Underlying Math Behind a Two-Way ANOVA

We are essentially taking the variance of the outcome and then identifying what proportion of the outcome is explained by the factors in the model vs what is not. To do this we need to calculate five types of sums of squares:

  1. Total Sums of Squares
  2. Sums of Squares for FactorA
  3. Sums of Squares for FactorB
  4. Sums of Squares for FactorA x FactorB
  5. Residual (Error) Sums of Squares

Then we will need to calculate four types of degrees of freedom:

  1. Degrees of Freedom for FactorA
  2. Degrees of Freedom for FactorB
  3. Degrees of Freedom for the A x B Interaction
  4. Degrees of Freedom for the Residuals

Then we will use the Sum of Squares and Degrees of Freedom to Calculate Mean Squares

  1. Mean Squares for FactorA
  2. Mean Squares for FactorB
  3. Mean Squares for the A x B Interaction
  4. Mean Squares for the Residuals

Lastly we will use the Mean Squares to calculate the F statistic

  1. F for FactorA
  2. F for FactorB
  3. F for the A x B Interaction

Custom Function

The function below is pretty big but we will be breaking down its components to explain exactly how it is calculating each component needed for the ANOVA results. We can essentially calculate everything except the p-values.

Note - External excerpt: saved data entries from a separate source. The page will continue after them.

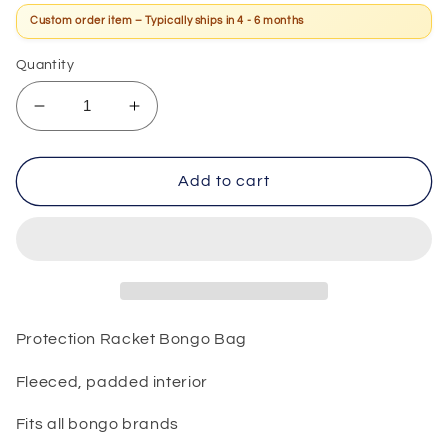
Custom order item – Typically ships in 4 - 6 months
Quantity
Decrease
Increase
quantity
quantity
for
for
Protection
Protection
Add to cart
Racket
Racket
Bongo
Bongo
Bag
Bag
Protection Racket Bongo Bag
Fleeced, padded interior
Fits all bongo brands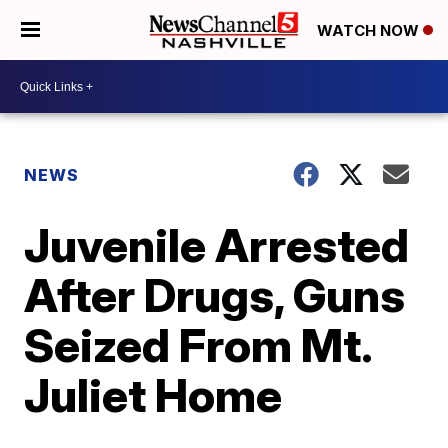
WATCH NOW
NEWS
Juvenile Arrested
After Drugs, Guns
Seized From Mt.
Juliet Home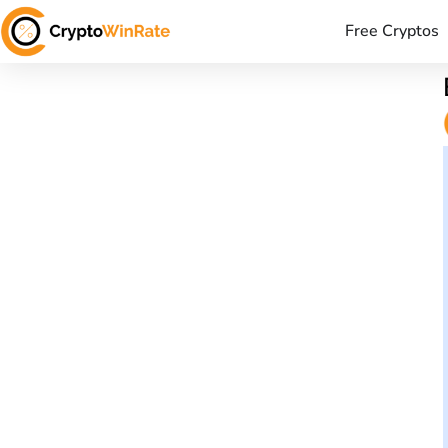
Free Cryptos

Comprehensive_two_way_ANOVA <- function(Outcome,FactorA, FactorB){
  
  # Generate a dataset
  dat <- data.frame(Outcome, FactorA, FactorB)
  
  # Calculate all the means needed for the ANOVA
  grand_mean = mean(Outcome)
  FactorA_means <- aggregate(Outcome~FactorA, dat, mean)
  FactorB_means <- aggregate(Outcome~FactorB, dat, mean)
  cell_means <- aggregate(Outcome~FactorA + FactorB, dat, mean)
  
  # Combine the calculated means into one dataset plus sample size
  df <- cell_means %>%
    rename(cell_means = Outcome) %>%
    mutate(grand_mean = grand_mean) %>%
    left_join(FactorA_means %>% rename(FactorA_mean = Outcome), by = "FactorA") %>%
    left_join(FactorB_means %>% rename(FactorB_mean = Outcome), by = "FactorB") %>%
    left_join(
      dat %>%
        group_by(FactorA, FactorB) %>%
        summarise(n = n(), .groups = "drop"),
      by = c("FactorA", "FactorB")
    )
  
  # Calculate the sums of squares
  SS_total <- sum((Outcome - grand_mean)^2)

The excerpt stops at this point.